» THE TASK
Scan the data below and state how many of its lines contain the word "Мощность", giving only the figure.

» RECORDS TO PROCESS
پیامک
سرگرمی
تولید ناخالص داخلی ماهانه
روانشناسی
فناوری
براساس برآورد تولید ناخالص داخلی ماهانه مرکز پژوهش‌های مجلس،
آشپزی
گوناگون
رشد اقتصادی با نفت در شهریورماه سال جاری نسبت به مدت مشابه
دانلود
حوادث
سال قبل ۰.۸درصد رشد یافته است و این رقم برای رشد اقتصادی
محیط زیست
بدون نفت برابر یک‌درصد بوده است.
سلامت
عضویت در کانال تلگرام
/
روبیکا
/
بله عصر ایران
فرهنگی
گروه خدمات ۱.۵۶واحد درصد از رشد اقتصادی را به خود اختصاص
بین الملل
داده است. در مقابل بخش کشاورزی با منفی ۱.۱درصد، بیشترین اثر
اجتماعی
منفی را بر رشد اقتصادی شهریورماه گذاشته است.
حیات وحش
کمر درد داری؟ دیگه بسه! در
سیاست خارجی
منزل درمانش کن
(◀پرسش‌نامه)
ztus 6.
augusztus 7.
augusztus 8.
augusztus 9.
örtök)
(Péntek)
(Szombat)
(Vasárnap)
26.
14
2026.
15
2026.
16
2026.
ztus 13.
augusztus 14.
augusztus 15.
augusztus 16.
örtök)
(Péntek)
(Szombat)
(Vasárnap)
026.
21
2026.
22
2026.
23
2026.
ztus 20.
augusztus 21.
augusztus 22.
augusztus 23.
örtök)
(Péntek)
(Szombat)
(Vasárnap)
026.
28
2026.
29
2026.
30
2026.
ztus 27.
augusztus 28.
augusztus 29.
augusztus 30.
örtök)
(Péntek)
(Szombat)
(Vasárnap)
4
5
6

* * *

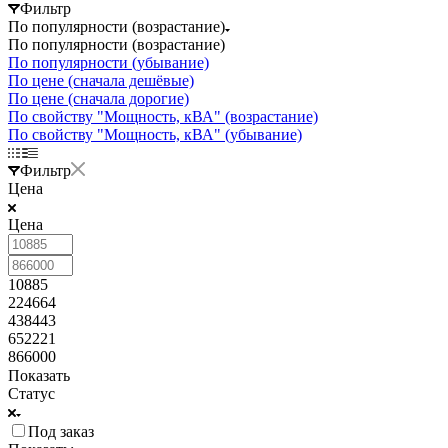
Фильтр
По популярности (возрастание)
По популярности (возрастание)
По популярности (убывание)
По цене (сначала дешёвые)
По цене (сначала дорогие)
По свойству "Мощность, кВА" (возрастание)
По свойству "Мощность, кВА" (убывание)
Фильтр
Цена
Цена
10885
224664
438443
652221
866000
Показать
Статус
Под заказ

» EXERCISE ANSWER
2